▸ **INPUT**:
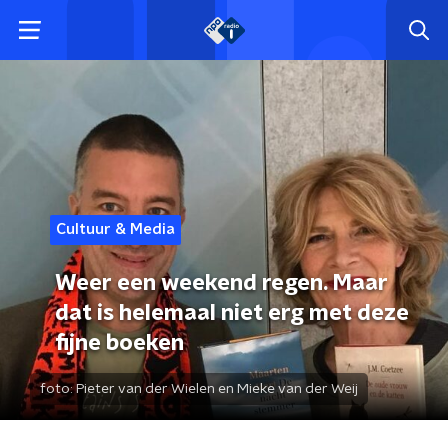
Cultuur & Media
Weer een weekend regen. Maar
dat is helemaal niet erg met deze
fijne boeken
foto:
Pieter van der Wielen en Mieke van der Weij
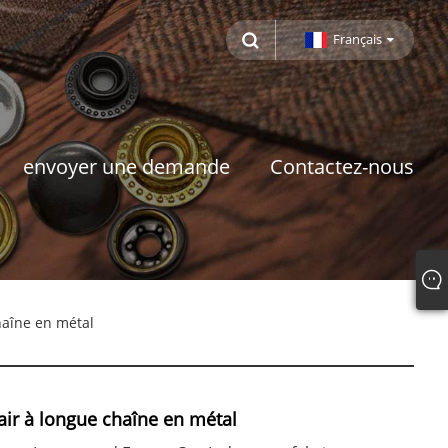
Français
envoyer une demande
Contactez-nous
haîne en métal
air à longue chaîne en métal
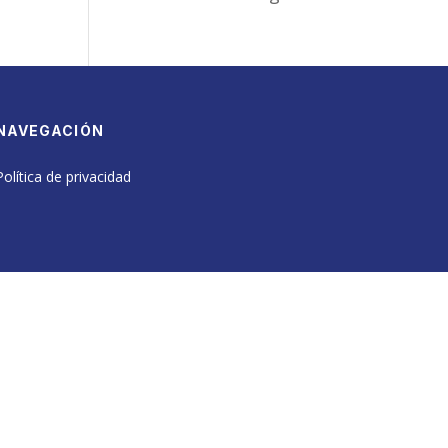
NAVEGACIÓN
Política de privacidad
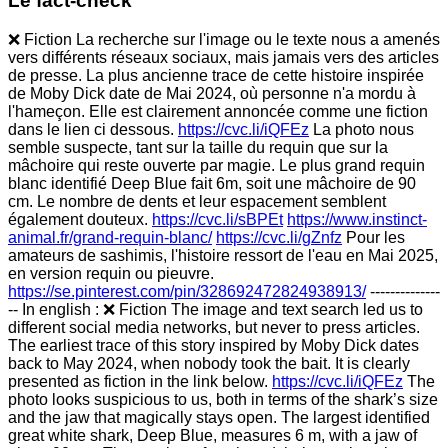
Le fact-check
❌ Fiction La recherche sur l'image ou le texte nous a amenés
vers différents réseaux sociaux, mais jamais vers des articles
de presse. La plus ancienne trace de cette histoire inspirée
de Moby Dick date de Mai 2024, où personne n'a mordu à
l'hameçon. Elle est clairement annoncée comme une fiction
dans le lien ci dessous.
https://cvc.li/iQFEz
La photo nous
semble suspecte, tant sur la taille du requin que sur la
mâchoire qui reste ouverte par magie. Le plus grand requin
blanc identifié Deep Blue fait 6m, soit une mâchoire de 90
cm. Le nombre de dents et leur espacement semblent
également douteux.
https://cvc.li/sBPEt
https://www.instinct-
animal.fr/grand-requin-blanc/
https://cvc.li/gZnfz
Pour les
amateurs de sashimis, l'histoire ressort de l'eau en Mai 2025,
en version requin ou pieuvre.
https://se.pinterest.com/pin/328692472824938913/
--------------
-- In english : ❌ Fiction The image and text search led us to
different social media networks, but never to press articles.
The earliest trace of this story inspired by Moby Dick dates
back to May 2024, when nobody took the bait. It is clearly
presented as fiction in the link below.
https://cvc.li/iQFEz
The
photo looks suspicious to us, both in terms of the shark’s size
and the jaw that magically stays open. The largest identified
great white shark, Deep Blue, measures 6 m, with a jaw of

▸ **ABOUT THIS TASK**: Isolate each line of the listing above that includes "blanc". Copy it.

▸ **FINAL ANSWER**:
blanc identifié Deep Blue fait 6m, soit une mâchoire de 90
animal.fr/grand-requin-blanc/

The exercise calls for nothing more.